Bill Hare, of the Greenpeace environmental group, said wealthy countries had failed to offer concrete suggestions or creative solutions, and nearly all the innovative ideas came from developing countries.
"Unless the pace accelerates, unless political roadblocks are removed quickly and urgently, there is a major risk of failure in these negotiations," he said.
Delegates will reconvene in August in Accra, Ghana, and again in Poznan, Poland, in December. At least four more major conferences were scheduled for 2009, concluding in Copenhagen, Denmark, in December.
Scientists say the emissions of gases that trap heat and cause the Earth's temperature to rise must level off in the next 10-15 years, then decline sharply by mid-century.
They warn that an increase of more than 2 degrees Celsius could lead to catastrophic results, including a rise in sea levels threatening coastal areas and the extinction of up to 30 percent of species.

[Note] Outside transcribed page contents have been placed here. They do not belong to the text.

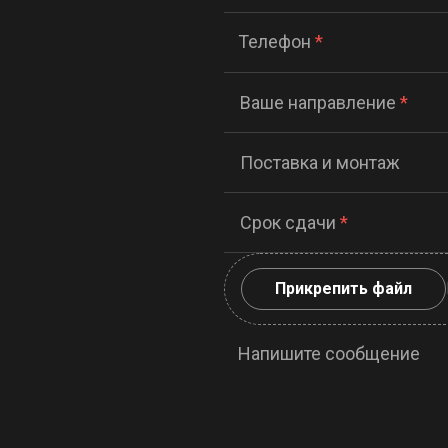
Телефон
*
Ваше направление
*
Поставка и монтаж
Срок сдачи
*
Прикрепить файл
Напишите сообщение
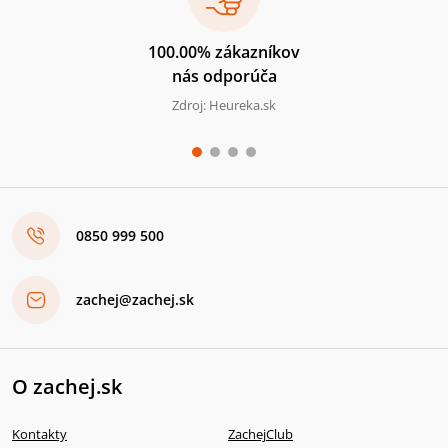
100.00% zákazníkov
nás odporúča
Zdroj: Heureka.sk
0850 999 500
zachej@zachej.sk
O zachej.sk
Kontakty
ZachejClub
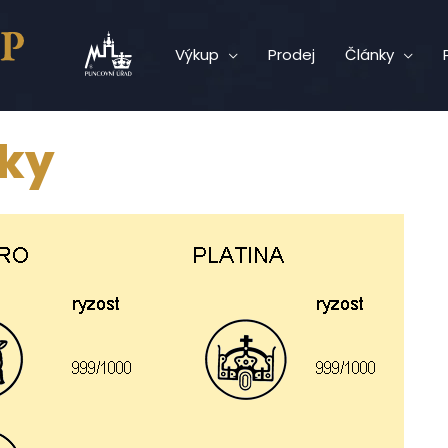
Výkup
Prodej
Články
čky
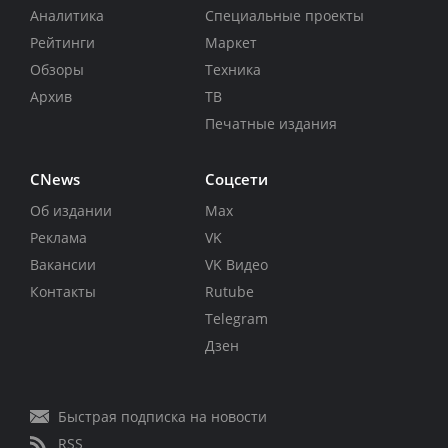
Аналитика
Специальные проекты
Рейтинги
Маркет
Обзоры
Техника
Архив
ТВ
Печатные издания
CNews
Соцсети
Об издании
Max
Реклама
VK
Вакансии
VK Видео
Контакты
Rutube
Telegram
Дзен
Быстрая подписка на новости
RSS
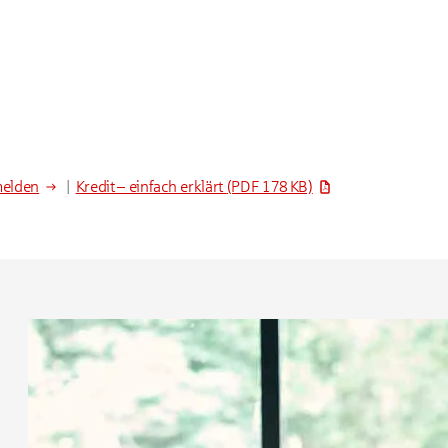
melden
|
Kredit – einfach erklärt
(PDF 178 KB)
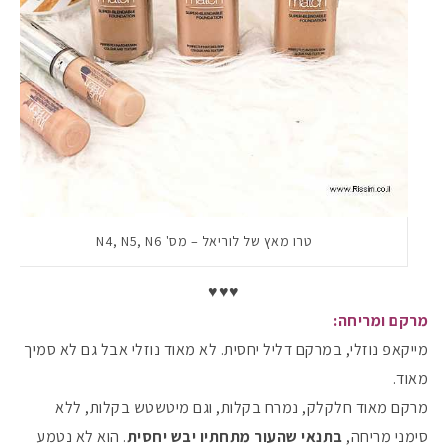
טרו מאץ של לוריאל – מס' N4, N5, N6
♥️♥️♥️
מרקם ומריחה:
מייקאפ נוזלי, במרקם דליל יחסית. לא מאוד נוזלי אבל גם לא סמיך
מאוד.
מרקם מאוד חלקלק, נמרח בקלות, וגם מיטשטש בקלות, ללא
סימני מריחה,
בתנאי שהעור מתחתיו יבש יחסית
. הוא לא נטמע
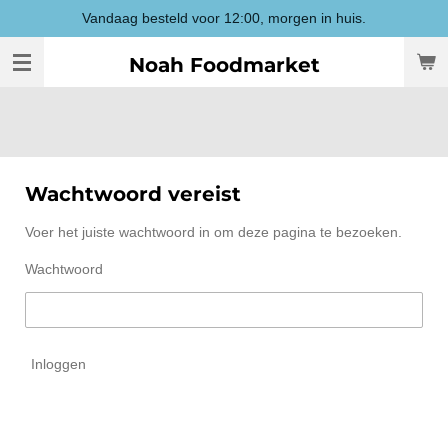
Vandaag besteld voor 12:00, morgen in huis.
Ga
direct
Noah Foodmarket
naar
de
hoofdinhoud
Wachtwoord vereist
Voer het juiste wachtwoord in om deze pagina te bezoeken.
Wachtwoord
Inloggen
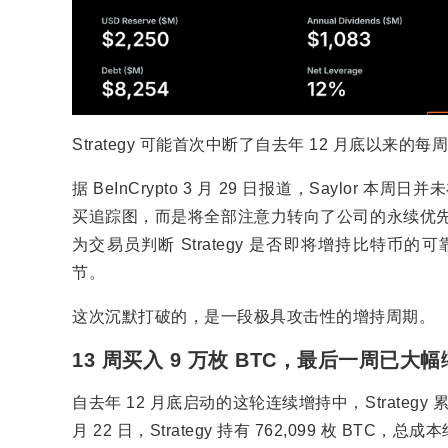
Strategy 可能首次中断了自去年 12 月底以来的
据 BeInCrypto 3 月 29 日报道，Saylor 
买追踪图，而是将全部注意力转向了公司的永续优先股 S
为交易员判断 Strategy 是否即将增持比特币
节。
这次沉默打破的，是一段极具攻击性的增持周期。
13 周买入 9 万枚 BTC，最后一周已大
自去年 12 月底启动的这轮连续增持中，Strategy
月 22 日，Strategy 持有 762,099 枚 BTC，总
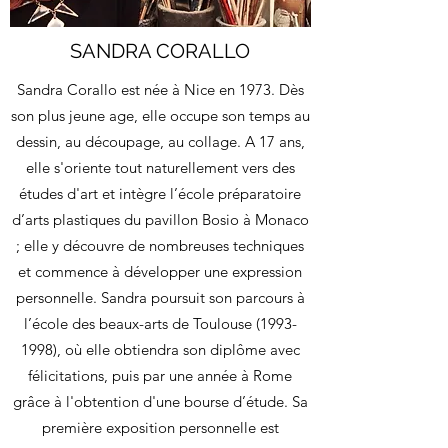
SANDRA CORALLO
Sandra Corallo est née à Nice en 1973. Dès
son plus jeune age, elle occupe son temps au
dessin, au découpage, au collage. A 17 ans,
elle s'oriente tout naturellement vers des
études d'art et intègre l’école préparatoire
d’arts plastiques du pavillon Bosio à Monaco
; elle y découvre de nombreuses techniques
et commence à développer une expression
personnelle. Sandra poursuit son parcours à
l’école des beaux-arts de Toulouse
(1993-
1998)
, où elle obtiendra son diplôme avec
félicitations, puis par une année à Rome
grâce à l'obtention d'une bourse d’étude. Sa
première exposition personnelle est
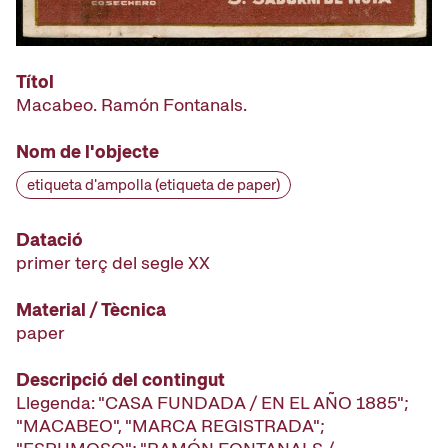
Títol
Macabeo. Ramón Fontanals.
Nom de l'objecte
etiqueta d'ampolla (etiqueta de paper)
Datació
primer terç del segle XX
Material / Tècnica
paper
Descripció del contingut
Llegenda: "CASA FUNDADA / EN EL AÑO 1885";
"MACABEO", "MARCA REGISTRADA";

Among the proposals receiving the widest attention in Bonn was a plan by Mexico to create a new global fund into which all countries would contribute, possibly based on GDP or their rate of carbon emissions. Poorer countries could then draw on the fund to adapt to climate change.
China also generated buzz by suggesting a protocol to govern the transfer of technology.
It supported a notion to compensate companies for selling patented technologies cheaply to developing countries, in the same way pharmaceutical firms sell HIV/AIDS drugs at a reduced price to African and other AIDS-afflicted poor countries.
Li Yan, of Greenpeace-China, said the once-reluctant Chinese approach to climate change negotiations had turned around in the last two years.
She praised some of its domestic policies on renewable energy and energy efficiency, and its new cooperative attitude toward an international agreement. At the same time, China is building a new coal-fired power plant every six days to feed its fast-growing economy.
China's escalating emissions were highlighted in the report issued Friday by the Netherlands Environmental Assessment Agency.
Global emissions grew 3.1 percent last year, largely because of an 8 percent increase in China, said the report by the Dutch government-financed agency.
That figure will continue to rise, especially because of the huge reconstruction required after the earthquake in Sichuan. Cement production already accounts for one-fifth of China's emissions, the report said.
Though China is emitting more than the United States, U.S. emissions per capita were nearly four times greater than China's, the report said. China now has a 24 percent share of global emissions, compared with 21 percent for the U.S., it said.